キャップレートの求め方-株式評価と不動産評価の意外な類似性
(全裸不動産 全裸幡随院)
不動産評価は、不動産投資の経済的価値を決定するプロセスの中の一つです。“キャップレート”と呼ばれる“還元利回り”ないしは“収益還元率”は、収益を生み出す不動産を評価するための重要な指標となります。“純営業利益(NOI=Net Operating Income)”は、資金調達コスト及び税金のコストが追加される前の、収入を生み出す不動産の収益性を測定するのに必要な数字です。
投資目的での不動産購入の際の評価にあたっては、まずは最低限押さえておかねばならない数字ということになります(但し、不動産投資における各種数字とりわけキャップレートは人為的な評価という介入があり、市場に現れた客観的数字とまでは言えない面、注意が必要です)。
株式の評価には“絶対評価”と“相対評価”の2つの基本的な評価方法が存在しますが、不動産の評価についても当てはまる側面があります。特に、どういう点が似ているかというと、将来の純営業利益(NOI)を適切な割引率で割り引くという発想が、株式評価におけるディスカウント・キャッシュフロー(DCF)評価法に似ているからです。
不動産投資家が不動産評価を行う際に置く重要な仮定の1つは、この“キャップレート”と呼ばれる還元利回りを選択することです。還元利回りは不動産の収益還元率であり、価値上昇分や減価償却費を差し引いたものです。平たく言えば、不動産の“現在価値”を決定するために純営業利益(NOI)に適用されるレートです。

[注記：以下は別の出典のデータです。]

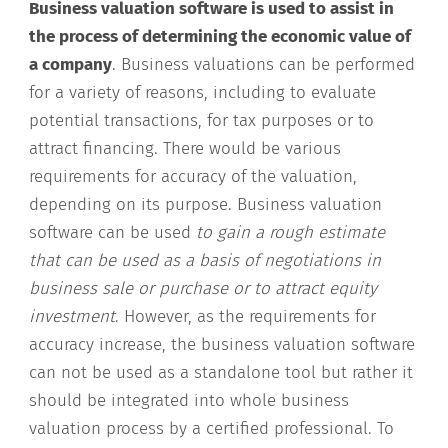
Business valuation software is used to assist in
the process of determining the economic value of
a company
. Business valuations can be performed
for a variety of reasons, including to evaluate
potential transactions, for tax purposes or to
attract financing. There would be various
requirements for accuracy of the valuation,
depending on its purpose. Business valuation
software can be used
to gain a rough estimate
that can be used as a basis of negotiations in
business sale or purchase or to attract equity
investment
. However, as the requirements for
accuracy increase, the business valuation software
can not be used as a standalone tool but rather it
should be integrated into whole business
valuation process by a certified professional. To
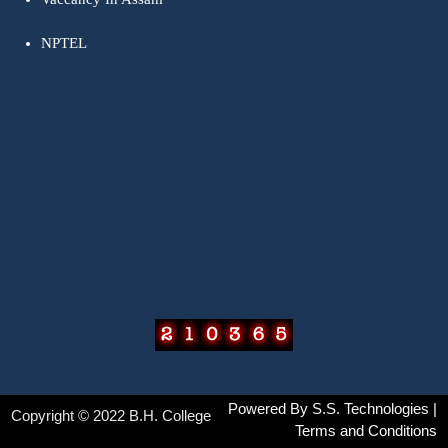
NPTEL
Powered By
S.S. Technologies
|
Copyright © 2022 B.H. College
Terms and Conditions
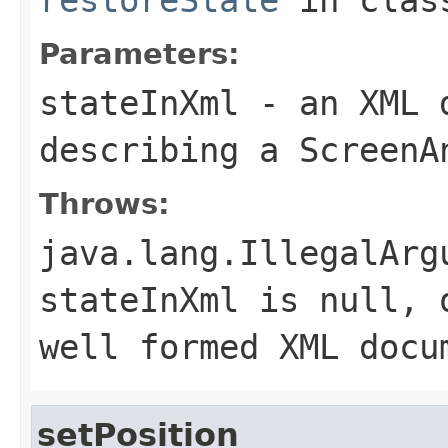
Parameters:
stateInXml
- an XML d
describing a ScreenA
Throws:
java.lang.IllegalArg
stateInXml
is null, 
well formed XML docu
setPosition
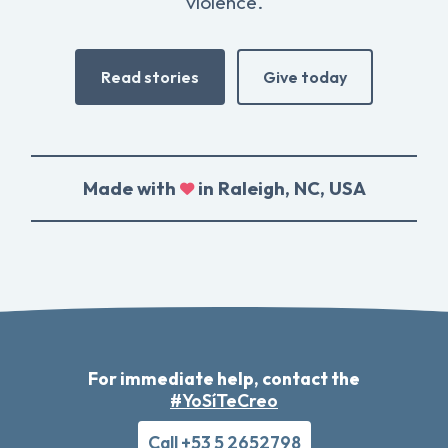
violence.
Read stories
Give today
Made with
in Raleigh, NC, USA
For immediate help, contact the
#YoSíTeCreo
Call +53 5 2652798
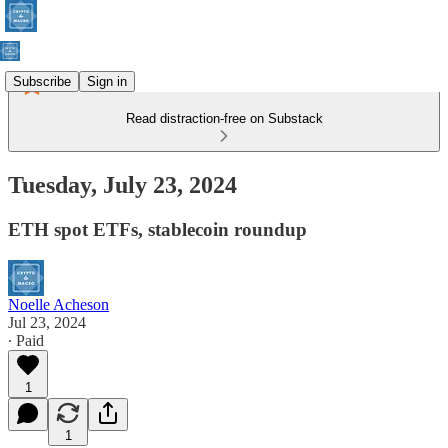
Subscribe
Sign in
Read distraction-free on Substack
Tuesday, July 23, 2024
ETH spot ETFs, stablecoin roundup
Noelle Acheson
Jul 23, 2024
∙ Paid
1
1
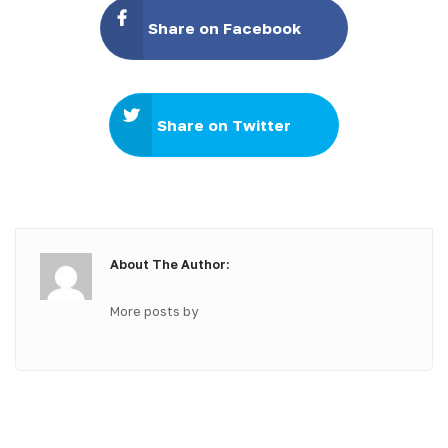
Share on Facebook
Share on Twitter
About The Author:
More posts by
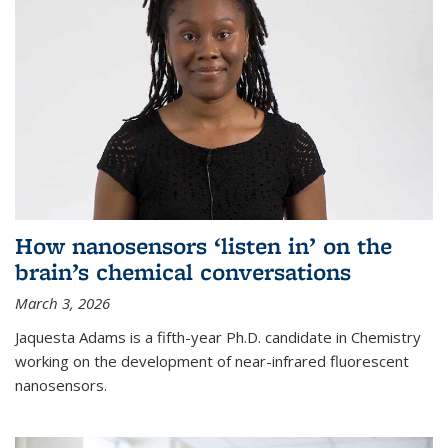
How nanosensors ‘listen in’ on the
brain’s chemical conversations
March 3, 2026
Jaquesta Adams is a fifth-year Ph.D. candidate in Chemistry
working on the development of near-infrared fluorescent
nanosensors.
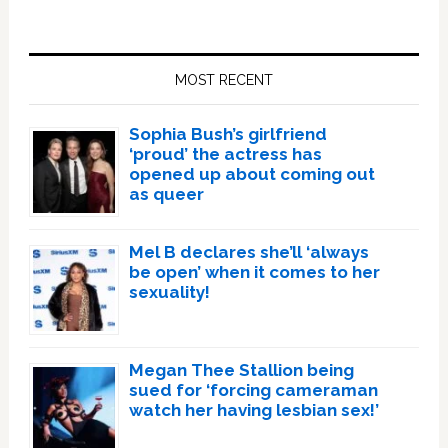
Primary
Sidebar
MOST RECENT
Sophia Bush’s girlfriend
‘proud’ the actress has
opened up about coming out
as queer
Mel B declares she’ll ‘always
be open’ when it comes to her
sexuality!
Megan Thee Stallion being
sued for ‘forcing cameraman
watch her having lesbian sex!’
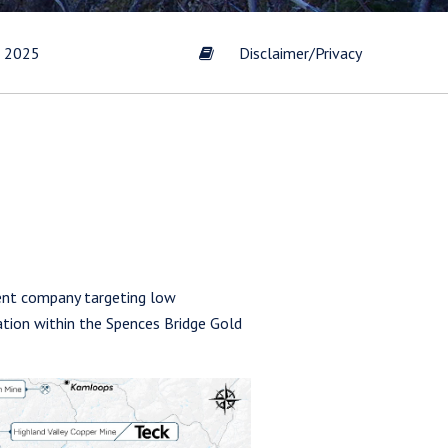
t 2025
Disclaimer/Privacy
ent company targeting low
zation within the Spences Bridge Gold
s by
Gold
scribe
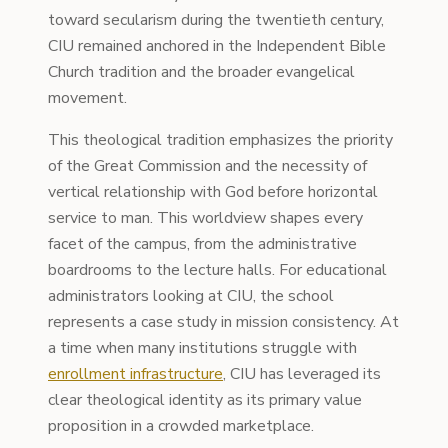
toward secularism during the twentieth century,
CIU remained anchored in the Independent Bible
Church tradition and the broader evangelical
movement.
This theological tradition emphasizes the priority
of the Great Commission and the necessity of
vertical relationship with God before horizontal
service to man. This worldview shapes every
facet of the campus, from the administrative
boardrooms to the lecture halls. For educational
administrators looking at CIU, the school
represents a case study in mission consistency. At
a time when many institutions struggle with
enrollment infrastructure
, CIU has leveraged its
clear theological identity as its primary value
proposition in a crowded marketplace.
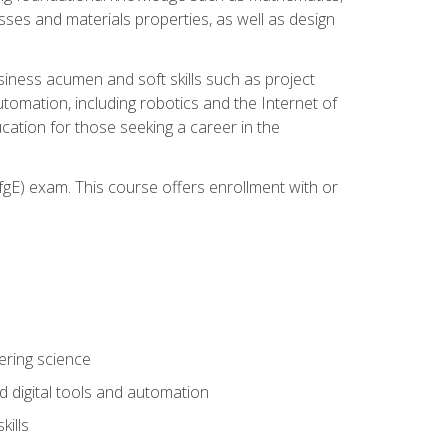
sses and materials properties, as well as design
iness acumen and soft skills such as project
automation, including robotics and the Internet of
cation for those seeking a career in the
gE) exam. This course offers enrollment with or
ering science
 digital tools and automation
kills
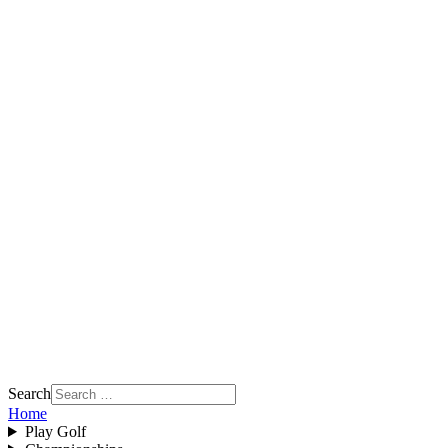
Search
Home
Play Golf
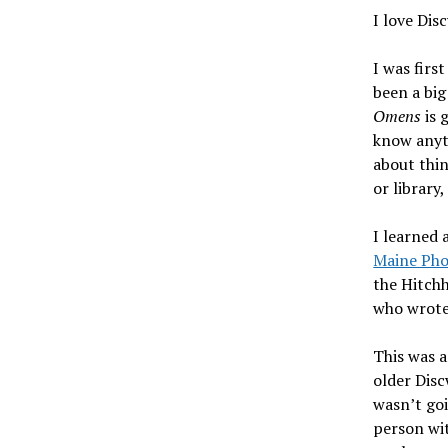
I love Dis
I was firs
been a big
Omens
is 
know anyth
about thin
or library
I learned
Maine Pho
the Hitchh
who wrot
This was a
older Disc
wasn’t go
person wit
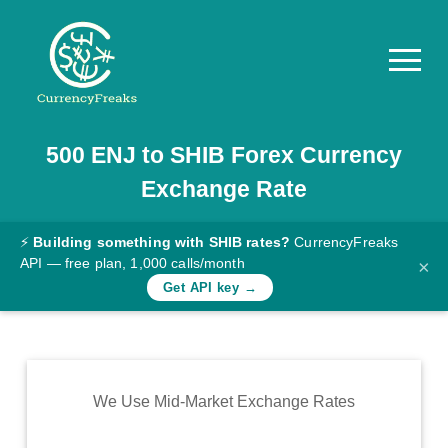
500
ENJ
to
SHIB
Forex Currency
Pricing
Exchange Rate
Documentation
Converter
⚡
Building something with SHIB rates?
CurrencyFreaks
API — free plan, 1,000 calls/month
×
Exchange
Get API key →
Rates
Blog
Commodity
We Use Mid-Market Exchange Rates
Prices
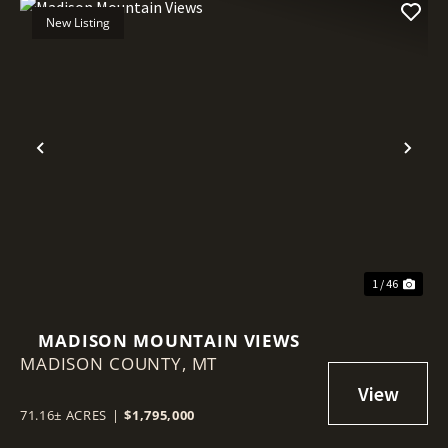
New Listing
Previous
Nex
1 / 46
MADISON MOUNTAIN VIEWS
MADISON COUNTY,
MT
71.16± ACRES
|
$1,795,000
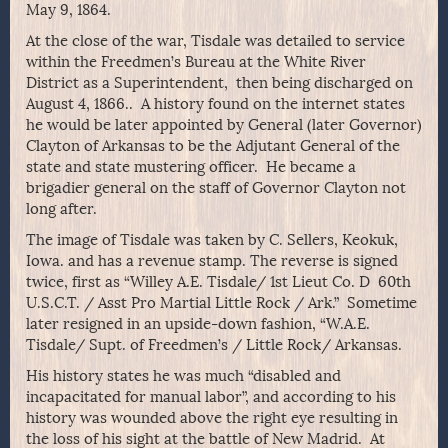
May 9, 1864.
At the close of the war, Tisdale was detailed to service
within the Freedmen’s Bureau at the White River
District as a Superintendent, then being discharged on
August 4, 1866.. A history found on the internet states
he would be later appointed by General (later Governor)
Clayton of Arkansas to be the Adjutant General of the
state and state mustering officer. He became a
brigadier general on the staff of Governor Clayton not
long after.
The image of Tisdale was taken by C. Sellers, Keokuk,
Iowa. and has a revenue stamp. The reverse is signed
twice, first as “Willey A.E. Tisdale/ 1st Lieut Co. D 60th
U.S.C.T. / Asst Pro Martial Little Rock / Ark.” Sometime
later resigned in an upside-down fashion, “W.A.E.
Tisdale/ Supt. of Freedmen’s / Little Rock/ Arkansas.
His history states he was much “disabled and
incapacitated for manual labor”, and according to his
history was wounded above the right eye resulting in
the loss of his sight at the battle of New Madrid. At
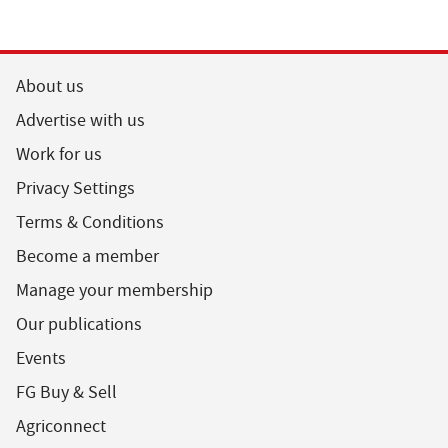
About us
Advertise with us
Work for us
Privacy Settings
Terms & Conditions
Become a member
Manage your membership
Our publications
Events
FG Buy & Sell
Agriconnect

例えば、不動産が今後10年間で10000万円のNOIを生み出すと予想されると仮定します。14%の還元利回りで割り引かれた場合(今時の東京都心で、不動産の市場価値は、単純な収益還元方式で計算すると、約7143万円。もし6500万円で売られている場合、得です。しかし、販売価格が8000万円の場合、損な取引ということになります。
先ほども言った通り、キャップレート(還元利回り)の決定は、収入を生み出す不動産を評価するために使用される重要な指標の1つです。問題は、その見つけ方です。企業の“加重平均資本コスト(WACC)”の計算よりも多少複雑ですが、投資家が適切なキャップレート(還元利回り)を見つけるために使用できる方法はいくつかあります。3つほど紹介しておきます。少々、小難しい表現ですが、やっていることは大したことありません。この3つとは、①ビルドアップ法、②市場抽出法、③投資バンド法です。
キャップレート(還元利回り)を計算するための一般的なアプローチの1つが、①ビルドアップ法と呼ばれるアプローチです。金利から始めて、適切な“流動性プレミアム”(ここでは、不動産の非流動性という意味です。流動性が低い、つまりは換金しにくいもしくは換金速度が遅い資産に対して、投資家が要求する上乗せの期待収益率です。要するに、流動性が低く換金するまでに時間がかかるのならば、投資家としてはそれを我慢できるだけの対価をよこせというものです)、プレミアムの回収、“リスクプレミアム”(リスクプレミアムという言葉を耳にした人は多いかと思いますが、表現が小難しいために何を意味しているのかわからないという人もいますので、確認しておくと、投資家がリスクを伴う投資を行う時に得る収益の内、リスクを伴わない投資と比較して余分に得られる収益部分のことを意味します。要するに、リスクを背負った分の見返りとして得られる報酬部分です)を加味して、不動産市場の全体的なリスク・エクスポージャーを明らかにします。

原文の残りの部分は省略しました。